GBP/USD Tumbles After Bank of England Leaves UK Interest Rate Unchanged
GBP price, Bank of England news and analysis:
- The Bank of England’s monetary policy committee has kept UK Bank Rate at 0.10% rather than increasing it to 0.25% as had been expected by the markets.
- As the 15bps increase had already been fully priced in, the decision sent GBP/USD sharply lower.
*Please note that, because of a technical glitch, sound in the video above does not start until 6’20”
GBP/USD falls after Bank of England leaves Bank Rate unchanged
GBP/USD is falling back steeply after the Bank of England’ monetary policy committee left UK Bank Rate at 0.1% rather than increasing it by 15 basis points to 0.25%, as had been fully priced in by the markets. MPC members were split on the decision, voting 7-2 for the status quo, with the two dissenters wanting a hike.

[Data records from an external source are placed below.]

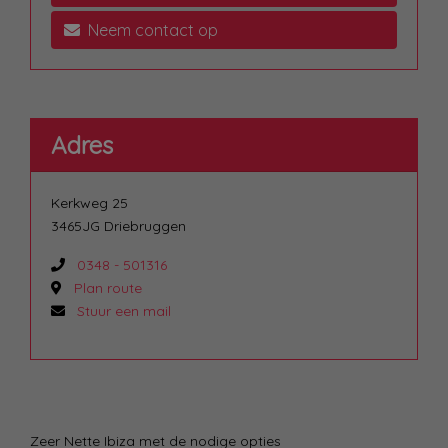
Neem contact op
Adres
Kerkweg 25
3465JG Driebruggen
0348 - 501316
Plan route
Stuur een mail
Zeer Nette Ibiza met de nodige opties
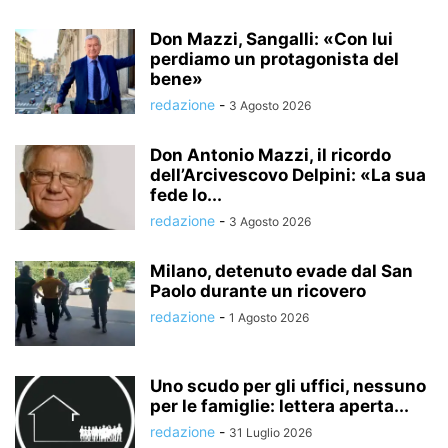
Don Mazzi, Sangalli: «Con lui
perdiamo un protagonista del
bene»
redazione
-
3 Agosto 2026
Don Antonio Mazzi, il ricordo
dell’Arcivescovo Delpini: «La sua
fede lo...
redazione
-
3 Agosto 2026
Milano, detenuto evade dal San
Paolo durante un ricovero
redazione
-
1 Agosto 2026
Uno scudo per gli uffici, nessuno
per le famiglie: lettera aperta...
redazione
-
31 Luglio 2026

In polls by the Reuters and Bloomberg news agencies, analysts asked for their opinions had been split between those expecting no change and those predicting a rate rise as the UK economy recovers strongly from the pandemic-induced downturn, lifting inflation with it. The vote was 6-3 in favor of leaving the Bank’s government bond-buying target at £875 billion.
At the same time, the BoE published the meeting minutes and its quarterly Monetary Policy Report showing that a rate rise will be necessary over the coming months if jobs and inflation continue on their current courses. Inflation is forecast to peak at 5% next April, before falling back, and UK growth has been downgraded.
GBP/USD Price Chart, Five-Minute Timeframe (November 4, 2021)
Source: IG (You can click on it for a larger image)
The Bank’s announcement suggests it is currently more concerned about economic growth than inflation, with both its growth forecast cut and its inflation forecast raised. However, the BoE had hinted strongly that a hike was likely so its decision has already raised questions about its credibility. Similar questions led to Andrew Bailey’s predecessor as Bank Governor, Mark Carney, to be labelled the “unreliable boyfriend”.